No cenário atual, a impressão 3D ou manufatura aditiva tem sido usada nos setores manufatureiro, médico, industrial e sociocultural (patrimônio cultural, etc.) que facilitam a impressão 3D ou manufatura aditiva para se tornar uma tecnologia comercial de sucesso. [106] Mais recentemente, a impressão 3D também tem sido usada no setor humanitário e de desenvolvimento para produzir uma variedade de itens médicos, próteses, peças de reposição e reparos. [107] A primeira aplicação da manufatura aditiva foi na extremidade da sala de ferramentas do espectro da manufatura. Por exemplo, a prototipagem rápida foi uma das primeiras variantes aditivas e sua missão era reduzir o tempo de esperae custo de desenvolvimento de protótipos de novas peças e dispositivos, que antes só era feito com métodos subtrativos da sala de ferramentas, como fresamento CNC, torneamento e retificação de precisão. [108] Na década de 2010, a manufatura aditiva entrou em produção em uma extensão muito maior.

Indústria alimentar

A manufatura aditiva de alimentos está sendo desenvolvida espremendo os alimentos, camada por camada, em objetos tridimensionais. Uma grande variedade de alimentos são candidatos apropriados, como chocolate e doces, e alimentos planos como biscoitos, massas [109] e pizza. [110] [111] A NASA está investigando a tecnologia para criar alimentos impressos em 3D para limitar o desperdício de alimentos e para fazer alimentos que são projetados para atender às necessidades dietéticas de um astronauta. [112] Em 2018, o bioengenheiro italiano Giuseppe Scionti desenvolveu uma tecnologia que permite gerar análogos de carne à base de plantas fibrosas usando uma bioimpressora 3D personalizada , imitando a textura da carne e os valores nutricionais. [113][114]

Indústria da moda

A impressão 3D entrou no mundo das roupas, com designers de moda experimentando biquínis , sapatos e vestidos impressos em 3D . [115] Na produção comercial, a Nike está usando a impressão 3D para prototipar e fabricar as chuteiras Vapor Laser Talon 2012 para jogadores de futebol americano, e a New Balance está fabricando tênis personalizados para atletas. [115] [116] A impressão 3D chegou ao ponto em que as empresas estão imprimindo óculos de grau de consumidor com ajuste e estilo personalizado sob demanda (embora não possam imprimir as lentes). A personalização sob demanda de óculos é possível com a prototipagem rápida. [117]

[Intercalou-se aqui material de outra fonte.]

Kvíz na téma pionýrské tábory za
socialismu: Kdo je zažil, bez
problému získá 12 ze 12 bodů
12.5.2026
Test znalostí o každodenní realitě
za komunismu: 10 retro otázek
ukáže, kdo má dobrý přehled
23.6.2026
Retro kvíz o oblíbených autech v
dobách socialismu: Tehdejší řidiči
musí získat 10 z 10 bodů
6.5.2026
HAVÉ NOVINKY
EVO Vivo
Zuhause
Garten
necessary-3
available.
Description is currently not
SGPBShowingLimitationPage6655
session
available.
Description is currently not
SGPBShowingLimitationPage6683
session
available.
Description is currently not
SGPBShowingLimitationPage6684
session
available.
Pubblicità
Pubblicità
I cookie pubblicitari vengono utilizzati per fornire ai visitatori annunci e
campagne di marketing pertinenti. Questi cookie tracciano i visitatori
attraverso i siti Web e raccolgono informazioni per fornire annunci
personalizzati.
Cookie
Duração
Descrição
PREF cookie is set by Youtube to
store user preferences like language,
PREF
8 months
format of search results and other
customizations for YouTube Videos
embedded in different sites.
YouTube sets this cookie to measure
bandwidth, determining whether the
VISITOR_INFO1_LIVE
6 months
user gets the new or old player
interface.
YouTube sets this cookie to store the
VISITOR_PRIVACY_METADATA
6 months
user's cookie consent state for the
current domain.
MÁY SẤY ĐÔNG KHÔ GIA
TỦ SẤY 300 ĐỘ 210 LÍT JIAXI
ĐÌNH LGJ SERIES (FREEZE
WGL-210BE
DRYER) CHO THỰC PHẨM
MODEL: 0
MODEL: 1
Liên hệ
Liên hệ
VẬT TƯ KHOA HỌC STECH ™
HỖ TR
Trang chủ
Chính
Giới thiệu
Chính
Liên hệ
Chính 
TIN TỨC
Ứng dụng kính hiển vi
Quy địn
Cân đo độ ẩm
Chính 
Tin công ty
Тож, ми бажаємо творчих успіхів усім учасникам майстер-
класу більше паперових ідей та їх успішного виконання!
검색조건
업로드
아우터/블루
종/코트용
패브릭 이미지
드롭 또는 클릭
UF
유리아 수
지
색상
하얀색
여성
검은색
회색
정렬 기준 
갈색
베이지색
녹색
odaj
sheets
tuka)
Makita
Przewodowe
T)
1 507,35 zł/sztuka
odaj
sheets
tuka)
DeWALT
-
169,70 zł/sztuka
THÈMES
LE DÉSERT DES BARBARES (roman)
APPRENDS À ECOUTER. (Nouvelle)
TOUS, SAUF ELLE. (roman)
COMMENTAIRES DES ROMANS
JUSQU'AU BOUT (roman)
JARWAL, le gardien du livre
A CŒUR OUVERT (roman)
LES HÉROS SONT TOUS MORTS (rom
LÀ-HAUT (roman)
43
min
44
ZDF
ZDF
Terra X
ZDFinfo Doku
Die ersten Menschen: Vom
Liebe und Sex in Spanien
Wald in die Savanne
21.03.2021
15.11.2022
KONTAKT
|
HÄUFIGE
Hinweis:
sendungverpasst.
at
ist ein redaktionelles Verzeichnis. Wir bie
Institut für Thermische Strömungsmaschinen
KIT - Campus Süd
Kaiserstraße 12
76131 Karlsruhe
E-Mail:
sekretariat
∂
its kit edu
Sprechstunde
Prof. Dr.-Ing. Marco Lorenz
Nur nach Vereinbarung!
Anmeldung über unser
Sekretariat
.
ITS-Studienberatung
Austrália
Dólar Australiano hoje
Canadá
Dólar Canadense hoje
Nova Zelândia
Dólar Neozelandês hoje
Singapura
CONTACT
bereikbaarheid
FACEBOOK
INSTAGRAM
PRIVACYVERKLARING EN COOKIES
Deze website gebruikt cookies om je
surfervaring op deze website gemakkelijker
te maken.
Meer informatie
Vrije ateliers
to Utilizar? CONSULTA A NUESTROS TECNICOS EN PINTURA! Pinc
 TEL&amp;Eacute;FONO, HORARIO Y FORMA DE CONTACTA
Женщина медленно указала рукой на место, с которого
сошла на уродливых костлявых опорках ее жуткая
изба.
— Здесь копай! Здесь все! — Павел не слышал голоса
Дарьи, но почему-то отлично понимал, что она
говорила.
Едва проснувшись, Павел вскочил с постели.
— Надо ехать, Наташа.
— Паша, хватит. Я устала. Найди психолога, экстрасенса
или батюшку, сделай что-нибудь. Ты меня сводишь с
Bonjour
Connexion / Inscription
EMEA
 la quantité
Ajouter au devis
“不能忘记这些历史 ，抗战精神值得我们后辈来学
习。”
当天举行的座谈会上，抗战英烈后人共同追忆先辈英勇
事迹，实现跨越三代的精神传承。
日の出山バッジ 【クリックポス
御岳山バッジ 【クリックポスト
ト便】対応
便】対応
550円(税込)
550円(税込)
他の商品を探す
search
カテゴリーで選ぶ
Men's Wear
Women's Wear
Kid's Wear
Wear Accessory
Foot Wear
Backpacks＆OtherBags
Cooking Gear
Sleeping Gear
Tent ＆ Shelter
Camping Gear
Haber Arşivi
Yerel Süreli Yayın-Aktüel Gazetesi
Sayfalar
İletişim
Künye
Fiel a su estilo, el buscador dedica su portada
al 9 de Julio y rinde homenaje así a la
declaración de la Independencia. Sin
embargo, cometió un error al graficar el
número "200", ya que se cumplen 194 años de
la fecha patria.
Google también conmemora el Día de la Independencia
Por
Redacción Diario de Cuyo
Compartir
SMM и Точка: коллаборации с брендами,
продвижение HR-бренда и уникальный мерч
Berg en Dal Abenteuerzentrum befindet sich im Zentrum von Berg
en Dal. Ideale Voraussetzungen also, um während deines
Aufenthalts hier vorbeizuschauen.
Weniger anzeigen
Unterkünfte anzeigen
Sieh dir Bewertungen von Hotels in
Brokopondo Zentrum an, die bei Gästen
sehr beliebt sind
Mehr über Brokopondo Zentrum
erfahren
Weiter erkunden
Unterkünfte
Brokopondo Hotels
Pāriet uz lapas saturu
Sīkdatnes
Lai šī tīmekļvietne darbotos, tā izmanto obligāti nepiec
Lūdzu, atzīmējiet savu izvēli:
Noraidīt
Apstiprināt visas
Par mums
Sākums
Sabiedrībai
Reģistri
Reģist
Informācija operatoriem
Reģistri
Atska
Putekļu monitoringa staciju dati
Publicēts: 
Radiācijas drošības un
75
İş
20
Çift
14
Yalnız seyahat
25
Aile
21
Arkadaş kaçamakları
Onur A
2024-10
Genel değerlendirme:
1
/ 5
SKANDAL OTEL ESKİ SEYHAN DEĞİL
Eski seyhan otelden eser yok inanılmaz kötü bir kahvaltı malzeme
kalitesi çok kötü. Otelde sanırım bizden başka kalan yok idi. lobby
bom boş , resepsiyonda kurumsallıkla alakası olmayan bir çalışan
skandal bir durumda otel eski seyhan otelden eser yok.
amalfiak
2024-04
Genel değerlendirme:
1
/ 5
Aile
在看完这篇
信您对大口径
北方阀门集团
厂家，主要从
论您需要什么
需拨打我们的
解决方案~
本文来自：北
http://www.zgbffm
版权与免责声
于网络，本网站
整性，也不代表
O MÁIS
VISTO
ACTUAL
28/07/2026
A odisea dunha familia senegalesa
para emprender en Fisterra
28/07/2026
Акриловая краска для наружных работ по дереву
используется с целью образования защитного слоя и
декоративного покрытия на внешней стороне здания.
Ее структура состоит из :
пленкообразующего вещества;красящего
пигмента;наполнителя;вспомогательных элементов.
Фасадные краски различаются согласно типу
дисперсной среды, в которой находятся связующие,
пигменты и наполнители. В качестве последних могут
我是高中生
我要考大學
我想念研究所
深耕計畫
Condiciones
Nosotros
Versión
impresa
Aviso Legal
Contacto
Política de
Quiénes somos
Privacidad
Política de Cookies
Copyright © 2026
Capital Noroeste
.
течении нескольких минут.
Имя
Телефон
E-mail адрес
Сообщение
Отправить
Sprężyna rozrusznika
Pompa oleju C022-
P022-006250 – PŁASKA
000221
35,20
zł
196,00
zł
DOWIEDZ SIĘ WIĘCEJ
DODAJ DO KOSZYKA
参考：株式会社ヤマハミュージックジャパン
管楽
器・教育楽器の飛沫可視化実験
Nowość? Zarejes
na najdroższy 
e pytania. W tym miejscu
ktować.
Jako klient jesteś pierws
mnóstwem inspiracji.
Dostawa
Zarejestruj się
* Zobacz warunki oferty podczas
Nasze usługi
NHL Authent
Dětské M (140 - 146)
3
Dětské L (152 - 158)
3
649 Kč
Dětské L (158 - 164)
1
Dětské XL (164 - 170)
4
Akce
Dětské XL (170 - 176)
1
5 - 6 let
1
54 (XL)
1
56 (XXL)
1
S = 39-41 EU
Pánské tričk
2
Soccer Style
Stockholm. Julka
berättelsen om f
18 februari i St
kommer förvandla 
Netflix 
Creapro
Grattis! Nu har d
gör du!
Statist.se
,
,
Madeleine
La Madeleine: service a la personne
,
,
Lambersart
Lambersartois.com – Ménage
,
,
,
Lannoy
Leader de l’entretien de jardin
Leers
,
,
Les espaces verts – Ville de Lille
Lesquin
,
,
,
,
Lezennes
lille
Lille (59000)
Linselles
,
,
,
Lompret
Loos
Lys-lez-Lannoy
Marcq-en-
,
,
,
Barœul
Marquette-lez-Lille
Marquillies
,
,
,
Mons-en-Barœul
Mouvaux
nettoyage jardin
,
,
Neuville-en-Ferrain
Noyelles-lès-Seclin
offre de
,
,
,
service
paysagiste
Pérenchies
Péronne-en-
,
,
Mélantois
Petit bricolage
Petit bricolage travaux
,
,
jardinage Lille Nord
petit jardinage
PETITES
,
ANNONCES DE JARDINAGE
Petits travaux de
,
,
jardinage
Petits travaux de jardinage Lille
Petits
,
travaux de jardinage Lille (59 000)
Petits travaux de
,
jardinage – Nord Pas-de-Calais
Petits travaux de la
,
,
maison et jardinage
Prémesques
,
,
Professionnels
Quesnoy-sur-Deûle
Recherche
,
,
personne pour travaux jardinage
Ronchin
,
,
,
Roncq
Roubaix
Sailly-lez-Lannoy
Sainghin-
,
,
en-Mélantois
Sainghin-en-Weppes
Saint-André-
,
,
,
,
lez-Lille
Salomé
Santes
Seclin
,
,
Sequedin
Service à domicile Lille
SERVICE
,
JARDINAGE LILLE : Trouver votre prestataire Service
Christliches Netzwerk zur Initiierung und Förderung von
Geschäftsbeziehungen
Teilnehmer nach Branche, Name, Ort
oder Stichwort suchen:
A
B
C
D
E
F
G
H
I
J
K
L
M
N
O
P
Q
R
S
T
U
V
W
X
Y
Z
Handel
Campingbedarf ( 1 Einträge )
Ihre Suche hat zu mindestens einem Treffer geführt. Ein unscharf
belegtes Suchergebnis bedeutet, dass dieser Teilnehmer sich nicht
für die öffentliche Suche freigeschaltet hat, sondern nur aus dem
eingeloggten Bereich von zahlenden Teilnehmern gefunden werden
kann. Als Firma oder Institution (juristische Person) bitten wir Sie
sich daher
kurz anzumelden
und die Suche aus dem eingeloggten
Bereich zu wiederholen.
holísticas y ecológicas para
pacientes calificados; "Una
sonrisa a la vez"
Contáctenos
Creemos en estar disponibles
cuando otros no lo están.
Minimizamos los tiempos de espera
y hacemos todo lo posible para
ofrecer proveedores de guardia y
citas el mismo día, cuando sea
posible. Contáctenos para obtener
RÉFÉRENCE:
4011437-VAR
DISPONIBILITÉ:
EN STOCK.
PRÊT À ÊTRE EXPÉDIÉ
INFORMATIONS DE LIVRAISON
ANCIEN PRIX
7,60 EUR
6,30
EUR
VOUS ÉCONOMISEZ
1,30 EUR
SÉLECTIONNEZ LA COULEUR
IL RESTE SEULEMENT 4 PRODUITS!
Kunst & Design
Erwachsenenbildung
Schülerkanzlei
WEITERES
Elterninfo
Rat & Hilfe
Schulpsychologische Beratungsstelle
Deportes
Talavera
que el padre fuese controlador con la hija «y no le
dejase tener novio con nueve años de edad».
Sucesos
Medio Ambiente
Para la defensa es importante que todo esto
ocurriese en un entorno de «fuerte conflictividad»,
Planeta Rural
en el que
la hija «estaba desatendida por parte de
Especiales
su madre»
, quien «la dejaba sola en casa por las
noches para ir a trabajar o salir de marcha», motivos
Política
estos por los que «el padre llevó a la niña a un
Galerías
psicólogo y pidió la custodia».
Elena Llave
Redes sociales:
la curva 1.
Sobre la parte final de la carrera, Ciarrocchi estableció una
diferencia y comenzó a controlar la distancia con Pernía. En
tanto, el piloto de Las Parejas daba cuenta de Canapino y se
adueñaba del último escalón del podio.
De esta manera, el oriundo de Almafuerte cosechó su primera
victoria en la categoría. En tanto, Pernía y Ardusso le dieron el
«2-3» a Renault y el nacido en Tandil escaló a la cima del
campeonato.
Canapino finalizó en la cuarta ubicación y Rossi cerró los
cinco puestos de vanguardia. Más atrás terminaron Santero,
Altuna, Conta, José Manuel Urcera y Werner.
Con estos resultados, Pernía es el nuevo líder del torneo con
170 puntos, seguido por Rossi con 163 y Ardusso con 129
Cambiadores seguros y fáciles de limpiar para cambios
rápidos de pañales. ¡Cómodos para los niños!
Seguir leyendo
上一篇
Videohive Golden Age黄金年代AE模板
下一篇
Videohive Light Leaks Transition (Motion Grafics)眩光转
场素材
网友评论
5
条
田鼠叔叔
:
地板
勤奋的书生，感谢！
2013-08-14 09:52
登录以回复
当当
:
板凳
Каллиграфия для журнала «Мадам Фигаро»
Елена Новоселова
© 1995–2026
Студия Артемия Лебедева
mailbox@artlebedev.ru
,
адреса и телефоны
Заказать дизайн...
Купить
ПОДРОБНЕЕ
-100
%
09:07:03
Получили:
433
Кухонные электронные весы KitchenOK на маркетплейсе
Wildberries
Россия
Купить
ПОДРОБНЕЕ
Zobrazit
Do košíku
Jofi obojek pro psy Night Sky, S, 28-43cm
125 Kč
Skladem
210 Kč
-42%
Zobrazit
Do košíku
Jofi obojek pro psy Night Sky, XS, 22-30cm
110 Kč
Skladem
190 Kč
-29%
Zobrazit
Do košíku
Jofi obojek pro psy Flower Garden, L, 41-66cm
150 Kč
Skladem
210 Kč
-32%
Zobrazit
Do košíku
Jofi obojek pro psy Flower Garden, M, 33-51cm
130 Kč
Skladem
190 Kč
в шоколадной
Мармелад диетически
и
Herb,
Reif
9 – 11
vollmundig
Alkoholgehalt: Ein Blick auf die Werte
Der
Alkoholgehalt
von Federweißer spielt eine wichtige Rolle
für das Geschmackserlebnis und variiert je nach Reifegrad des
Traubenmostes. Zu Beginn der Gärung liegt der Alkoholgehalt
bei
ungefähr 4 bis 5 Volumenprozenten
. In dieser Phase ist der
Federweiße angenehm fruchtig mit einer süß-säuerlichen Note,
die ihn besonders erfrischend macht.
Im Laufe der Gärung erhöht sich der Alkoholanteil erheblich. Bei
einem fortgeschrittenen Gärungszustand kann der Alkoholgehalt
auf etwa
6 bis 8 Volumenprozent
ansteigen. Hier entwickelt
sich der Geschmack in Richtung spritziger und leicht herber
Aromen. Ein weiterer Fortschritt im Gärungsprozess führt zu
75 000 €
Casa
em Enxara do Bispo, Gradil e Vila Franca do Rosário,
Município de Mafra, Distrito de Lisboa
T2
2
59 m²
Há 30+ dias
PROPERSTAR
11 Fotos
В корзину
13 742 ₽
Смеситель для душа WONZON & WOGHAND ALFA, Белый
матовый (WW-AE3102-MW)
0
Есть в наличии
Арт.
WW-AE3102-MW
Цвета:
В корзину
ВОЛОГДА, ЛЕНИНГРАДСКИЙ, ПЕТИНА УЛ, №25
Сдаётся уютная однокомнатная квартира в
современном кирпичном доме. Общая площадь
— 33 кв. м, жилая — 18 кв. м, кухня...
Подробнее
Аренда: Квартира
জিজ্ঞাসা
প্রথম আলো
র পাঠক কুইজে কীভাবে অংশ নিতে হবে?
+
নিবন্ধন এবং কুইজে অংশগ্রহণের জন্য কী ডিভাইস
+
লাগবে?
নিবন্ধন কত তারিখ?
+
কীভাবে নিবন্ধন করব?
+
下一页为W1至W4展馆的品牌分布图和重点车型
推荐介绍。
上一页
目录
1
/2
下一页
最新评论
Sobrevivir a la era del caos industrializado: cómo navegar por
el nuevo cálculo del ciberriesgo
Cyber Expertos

Vanessa Friedman, diretora de moda e crítica-chefe de moda do The New York Times , diz que a impressão 3D terá um valor significativo para as empresas de moda no futuro, especialmente se se transformar em uma ferramenta de impressão para os compradores. "Há uma sensação real de que isso não vai acontecer tão cedo", diz ela, "mas vai acontecer e vai criar uma mudança dramática em como pensamos sobre propriedade intelectual e como as coisas estão na cadeia de abastecimento." Ela acrescenta: "Certamente algumas das fabricações que as marcas podem usar serão dramaticamente alteradas pela tecnologia." [118]

Indústria de transporte

O Stoofbrug em Amsterdã, a primeira ponte de metal impressa em 3D do mundo

Em carros, caminhões e aeronaves, a Manufatura Aditiva está começando a transformar (1) o projeto e a produção do monobloco e da fuselagem e (2) o projeto e a produção do trem de força . Por exemplo:

Indústria de arma de fogo

O impacto da AM nas armas de fogo envolve duas dimensões: novos métodos de fabricação para empresas estabelecidas e novas possibilidades para a fabricação de armas de fogo "faça você mesmo" . Em 2012, o grupo americano Defense Distributed divulgou planos para projetar uma arma de fogo impressa em 3D de plástico "que pudesse ser baixada e reproduzida por qualquer pessoa com uma impressora 3D". [127] [128] Depois que a Defense Distributed divulgou seus planos, foram levantadas questões sobre os efeitos que a impressão 3D e a ampla usinagem CNC em nível de consumidor [129] [130] podem ter na eficácia do controle de armas . [131] [132] [133] [134]Além disso, as estratégias de design de armadura podem ser aprimoradas ao se inspirar na natureza e criar um protótipo desses designs facilmente possível usando a manufatura aditiva. [135]

Sector da saúde

Os usos cirúrgicos de terapias centradas em impressão 3D têm uma história que começou em meados da década de 1990 com modelagem anatômica para planejamento de cirurgia reconstrutiva óssea. Os implantes combinados com o paciente foram uma extensão natural desse trabalho, levando a implantes verdadeiramente personalizados que se ajustam a um único indivíduo. [136] Planejamento virtual de cirurgia e orientação usando instrumentos personalizados impressos em 3D foram aplicados a muitas áreas da cirurgia, incluindo substituição total da articulação e reconstrução craniomaxilofacial com grande sucesso. [137] Um exemplo disso é a placa traquial bioreabsorvível para tratar recém-nascidos com traqueobroncomalácia [138]desenvolvido na Universidade de Michigan. O uso de manufatura aditiva para a produção serializada de implantes ortopédicos (metais) também está aumentando devido à capacidade de criar estruturas superficiais porosas de maneira eficiente que facilitam a osseointegração. Espera-se que as indústrias de aparelhos auditivos e odontológicos sejam a maior área de desenvolvimento futuro usando a tecnologia de impressão 3D personalizada. [139]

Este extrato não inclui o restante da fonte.